Data shown

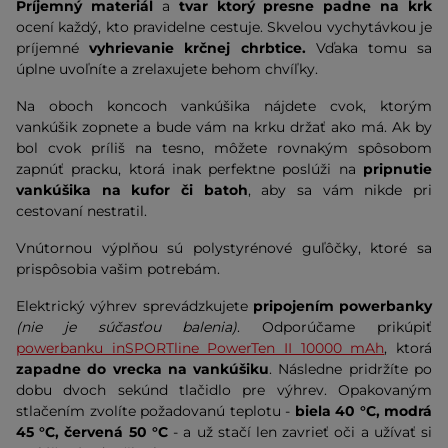
Príjemný materiál
a
tvar ktorý presne padne na krk
ocení každý, kto pravidelne cestuje. Skvelou vychytávkou je
príjemné
vyhrievanie krčnej chrbtice.
Vďaka tomu sa
úplne uvoľníte a zrelaxujete behom chvíľky.
Na oboch koncoch vankúšika nájdete cvok, ktorým
vankúšik zopnete a bude vám na krku držať ako má. Ak by
bol cvok príliš na tesno, môžete rovnakým spôsobom
zapnúť pracku, ktorá inak perfektne poslúži na
pripnutie
vankúšika na kufor či batoh
, aby sa vám nikde pri
cestovaní nestratil.
Vnútornou výplňou sú polystyrénové guľôčky, ktoré sa
prispôsobia vašim potrebám.
Elektrický výhrev sprevádzkujete
pripojením powerbanky
(nie je súčasťou balenia)
. Odporúčame prikúpiť
powerbanku inSPORTline PowerTen II 10000 mAh
, ktorá
zapadne do vrecka na vankúšiku
. Následne pridržíte po
dobu dvoch sekúnd tlačidlo pre výhrev. Opakovaným
stlačením zvolíte požadovanú teplotu -
biela 40 °C, modrá
45 °C, červená 50 °C
- a už stačí len zavrieť oči a užívať si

Aim of the task
From the line holding "zapnúť pracku, ktorá" down to the final line above, quote every line exactly and only those lines.

Worked solution
zapnúť pracku, ktorá inak perfektne poslúži na
pripnutie
vankúšika na kufor či batoh
, aby sa vám nikde pri
cestovaní nestratil.
Vnútornou výplňou sú polystyrénové guľôčky, ktoré sa
prispôsobia vašim potrebám.
Elektrický výhrev sprevádzkujete
pripojením powerbanky
(nie je súčasťou balenia)
. Odporúčame prikúpiť
powerbanku inSPORTline PowerTen II 10000 mAh
, ktorá
zapadne do vrecka na vankúšiku
. Následne pridržíte po
dobu dvoch sekúnd tlačidlo pre výhrev. Opakovaným
stlačením zvolíte požadovanú teplotu -
biela 40 °C, modrá
45 °C, červená 50 °C
- a už stačí len zavrieť oči a užívať si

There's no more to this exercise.